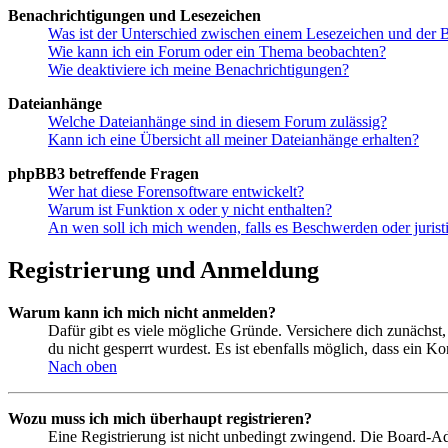
Benachrichtigungen und Lesezeichen
Was ist der Unterschied zwischen einem Lesezeichen und der
Wie kann ich ein Forum oder ein Thema beobachten?
Wie deaktiviere ich meine Benachrichtigungen?
Dateianhänge
Welche Dateianhänge sind in diesem Forum zulässig?
Kann ich eine Übersicht all meiner Dateianhänge erhalten?
phpBB3 betreffende Fragen
Wer hat diese Forensoftware entwickelt?
Warum ist Funktion x oder y nicht enthalten?
An wen soll ich mich wenden, falls es Beschwerden oder juris
Registrierung und Anmeldung
Warum kann ich mich nicht anmelden?
Dafür gibt es viele mögliche Gründe. Versichere dich zunächst,
du nicht gesperrt wurdest. Es ist ebenfalls möglich, dass ein K
Nach oben
Wozu muss ich mich überhaupt registrieren?
Eine Registrierung ist nicht unbedingt zwingend. Die Board-Admin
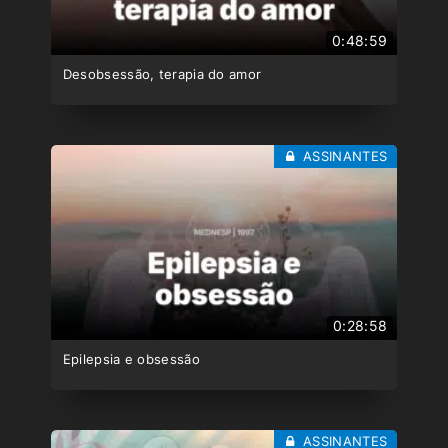
0:48:59
Desobsessão, terapia do amor
ASSINANTES
0:28:58
Epilepsia e obsessão
ASSINANTES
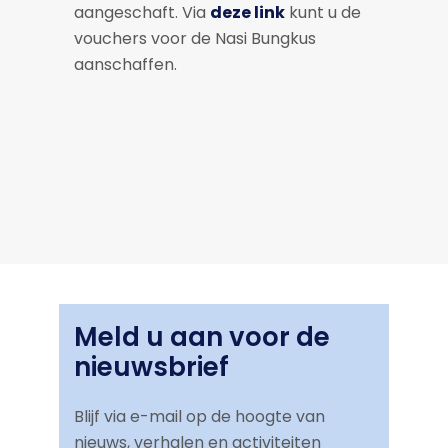
aangeschaft. Via
deze link
kunt u de
vouchers voor de Nasi Bungkus
aanschaffen.
Meld u aan voor de
nieuwsbrief
Blijf via e-mail op de hoogte van
nieuws, verhalen en activiteiten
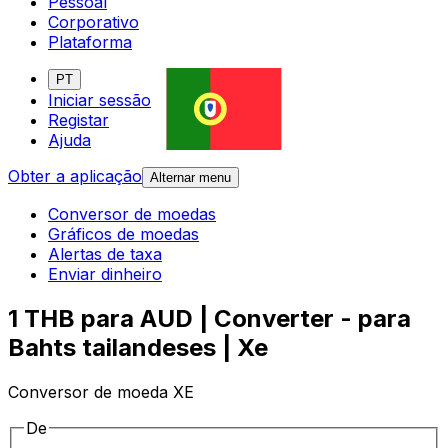
Pessoal
Corporativo
Plataforma
PT
Iniciar sessão
Registar
Ajuda
Obter a aplicação
Alternar menu
Conversor de moedas
Gráficos de moedas
Alertas de taxa
Enviar dinheiro
1 THB para AUD | Converter - para
Bahts tailandeses | Xe
Conversor de moeda XE
De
____
WHAT THIS TASK INVOLVES.
Omit the pictures, then extract verbatim only those lines that fall between the line containing "aangeschaft. Via" and the final line of the records above, both included.

PROBLEM SOLUTION.
aangeschaft. Via
deze link
kunt u de
vouchers voor de Nasi Bungkus
aanschaffen.
Meld u aan voor de
nieuwsbrief
Blijf via e-mail op de hoogte van
nieuws, verhalen en activiteiten
Pessoal
Corporativo
Plataforma
PT
Iniciar sessão
Registar
Ajuda
Obter a aplicação
Alternar menu
Conversor de moedas
Gráficos de moedas
Alertas de taxa
Enviar dinheiro
1 THB para AUD | Converter - para
Bahts tailandeses | Xe
Conversor de moeda XE
De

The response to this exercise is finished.